Key lawmakers say they expect a bill to be ready today that would also allow gambling facilities offering only video lottery terminals – slot-like devices such as those at the Hamburg racetrack – into three upstate regions as well as Long Island, if the casino referendum officials hope to present to voters is defeated.
“It’s the closest we’ve been to having a meeting of the minds to move forward. I think there’s a commitment to move forward in both houses,” said Sen. John Bonacic, a Catskills Republican who heads the Senate’s Racing and Wagering Committee.
Still on the table but getting close is a plan to let businesses expand operations on state and private college campuses without paying any state taxes – an idea that Gov. Andrew M. Cuomo says will be a major benefit to upstate but that critics call a corporate giveaway that even includes no income tax payments by an expanding firm’s employees.

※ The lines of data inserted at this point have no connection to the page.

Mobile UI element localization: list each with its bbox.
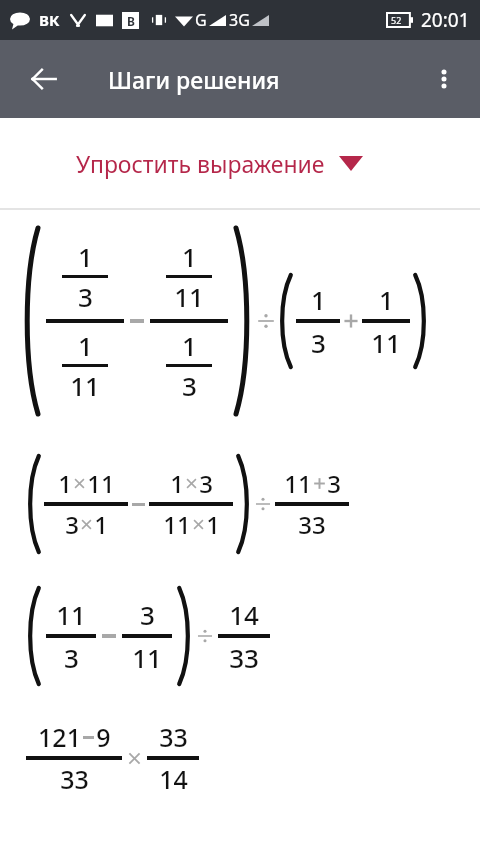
staticText: 1: [206, 508, 220, 541]
staticText: 3: [199, 467, 213, 500]
staticText: 121: [38, 720, 81, 754]
staticText: 1: [311, 282, 326, 317]
staticText: 11: [174, 279, 204, 314]
staticText: 3: [311, 325, 326, 360]
staticText: B: [127, 13, 135, 29]
staticText: 1: [182, 239, 197, 274]
staticText: 1: [379, 282, 394, 317]
staticText: 1: [58, 467, 72, 500]
staticText: 14: [159, 762, 188, 796]
staticText: 11: [284, 467, 312, 500]
staticText: 11: [132, 640, 162, 675]
staticText: 1: [182, 328, 197, 363]
staticText: G: [195, 9, 207, 31]
staticText: Упростить выражение: [76, 148, 325, 179]
staticText: 11: [87, 467, 115, 500]
staticText: 52: [391, 14, 402, 26]
staticText: 14: [229, 597, 259, 632]
staticText: 3: [78, 279, 93, 314]
staticText: 11: [70, 368, 100, 403]
staticText: 33: [298, 508, 326, 541]
staticText: 33: [229, 640, 259, 675]
staticText: 3: [65, 508, 79, 541]
staticText: ВК: [39, 10, 60, 30]
button[interactable]: Назад: [16, 51, 72, 107]
staticText: 11: [163, 508, 191, 541]
staticText: 33: [60, 762, 89, 796]
staticText: 11: [56, 597, 86, 632]
staticText: 3: [327, 467, 341, 500]
staticText: Шаги решения: [108, 64, 280, 95]
staticText: 1: [170, 467, 184, 500]
staticText: 3: [182, 368, 197, 403]
staticText: 3: [64, 640, 79, 675]
staticText: 11: [371, 325, 401, 360]
staticText: 1: [78, 328, 93, 363]
staticText: 3: [140, 597, 155, 632]
staticText: 20:01: [421, 7, 470, 33]
staticText: 33: [159, 720, 188, 754]
staticText: 9: [96, 720, 111, 754]
staticText: 1: [78, 239, 93, 274]
button[interactable]: Ещё: [418, 53, 470, 105]
staticText: 3G: [229, 9, 250, 31]
button[interactable]: Упростить выражение: [0, 118, 480, 208]
staticText: 1: [94, 508, 108, 541]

The casino deal – yet to be announced by Cuomo and legislative leaders and subject to possible change – would give all counties in Western New York a share of the casino revenue-sharing proceeds from the Seneca Nation’s gambling halls in Niagara Falls, Buffalo and Salamanca. Currently, only those three localities get the vast majority of the local revenue-sharing money under the terms of a 2002 compact between the state and tribe.
The plan calls for voters statewide to be asked to approve up to seven new casinos, which, like the Indian facilities, could offer real slot machines and table games such as poker.
A separate “enabling bill” with specifics for the plan calls for casinos to pay a tax rate of 40 percent, up from 25 percent that Cuomo proposed. If a casino locates in a region that is home to a track-based “racino,” that track facility would pay a lower share than the current average state tax rate of about 67 percent.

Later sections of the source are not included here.